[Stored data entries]
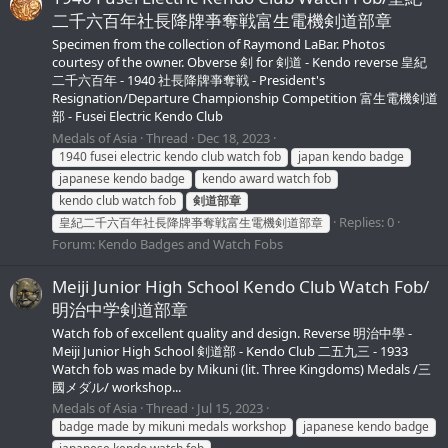
二千六百年社長降牌亊奪戦富生電機剣道部章
Specimen from the collection of Raymond LaBar. Photos
courtesy of the owner. Obverse 剣 for 剣道 - Kendo reverse 皇紀
二千六百年 - 1940 社長降牌亊奪戦 - President's
Resignation/Departure Championship Competition 富生電機剣道
部 - Fusei Electric Kendo Club
Medals of Asia
Thread
Dec 18, 2023
1940 fusei electric kendo club watch fob
japan kendo badge
japanese kendo badge
kendo award watch fob
kendo club watch fob
剣道部章
Replies: 0
皇紀二千六百年社長降牌亊奪戦富生電機剣道部章
Forum:
Kendo Badges and Watch Fobs
Meiji Junior High School Kendo Club Watch Fob/
明治中学剣道部章
Watch fob of excellent quality and design. Reverse 明治中學 -
Meiji Junior High School 剣道部 - Kendo Club 二五九三 - 1933
Watch fob was made by Mikuni (lit. Three Kingdoms) Medals /三
國メダル/ workshop...
Medals of Asia
Thread
Jul 15, 2023
badge made by mikuni medals workshop
japanese kendo badge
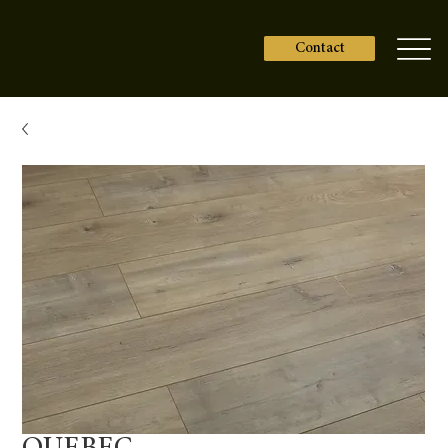
Contact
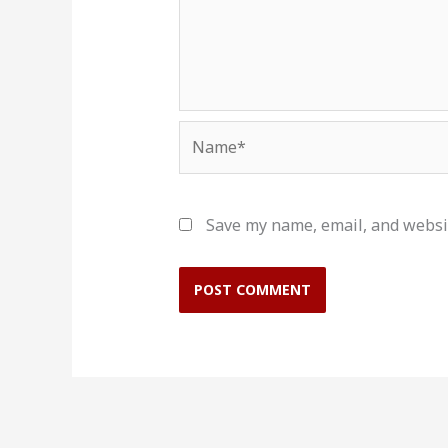
Name*
Save my name, email, and websit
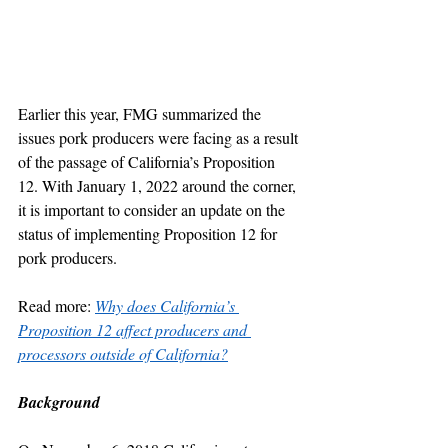
Earlier this year, FMG summarized the 
issues pork producers were facing as a result 
of the passage of California’s Proposition 
12. With January 1, 2022 around the corner, 
it is important to consider an update on the 
status of implementing Proposition 12 for 
pork producers.
Read more: 
Why does California’s 
Proposition 12 affect producers and 
processors outside of California?
Background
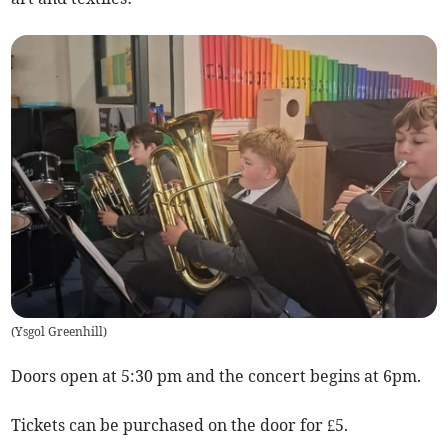
(
Ysgol Greenhill
)
Doors open at 5:30 pm and the concert begins at 6pm.
Tickets can be purchased on the door for £5.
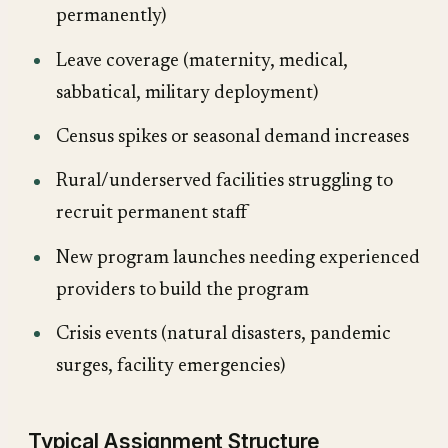
permanently)
Leave coverage (maternity, medical,
sabbatical, military deployment)
Census spikes or seasonal demand increases
Rural/underserved facilities struggling to
recruit permanent staff
New program launches needing experienced
providers to build the program
Crisis events (natural disasters, pandemic
surges, facility emergencies)
Typical Assignment Structure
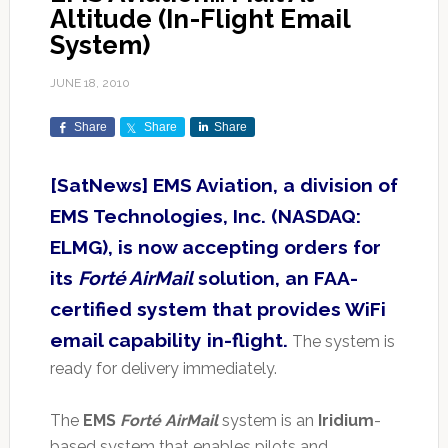
Altitude (In-Flight Email
System)
JUNE 18, 2010
Share
Share
Share
[SatNews] EMS Aviation, a division of
EMS Technologies, Inc. (NASDAQ:
ELMG), is now accepting orders for
its
Forté AirMail
solution, an FAA-
certified system that provides WiFi
email capability in-flight.
The system is
ready for delivery immediately.
The
EMS
Forté AirMail
system is an
Iridium
-
based system that enables pilots and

▸ **Exercise details**:
Please output the lines from the line that contains "Save my name, email, and websit" through the end of the records, both ends included, exactly and with no pictures.

▸ **Written answer**:
Save my name, email, and websit
Earlier this year, FMG summarized the 
issues pork producers were facing as a result 
of the passage of California’s Proposition 
12. With January 1, 2022 around the corner, 
it is important to consider an update on the 
status of implementing Proposition 12 for 
pork producers.
Read more: 
Why does California’s 
Proposition 12 affect producers and 
processors outside of California?
Background
(
Ysgol Greenhill
)
Doors open at 5:30 pm and the concert begins at 6pm.
Tickets can be purchased on the door for £5.
permanently)
Leave coverage (maternity, medical,
sabbatical, military deployment)
Census spikes or seasonal demand increases
Rural/underserved facilities struggling to
recruit permanent staff
New program launches needing experienced
providers to build the program
Crisis events (natural disasters, pandemic
surges, facility emergencies)
Typical Assignment Structure
Altitude (In-Flight Email
System)
JUNE 18, 2010
Share
Share
Share
[SatNews] EMS Aviation, a division of
EMS Technologies, Inc. (NASDAQ:
ELMG), is now accepting orders for
its
Forté AirMail
solution, an FAA-
certified system that provides WiFi
email capability in-flight.
The system is
ready for delivery immediately.
The
EMS
Forté AirMail
system is an
Iridium
-
based system that enables pilots and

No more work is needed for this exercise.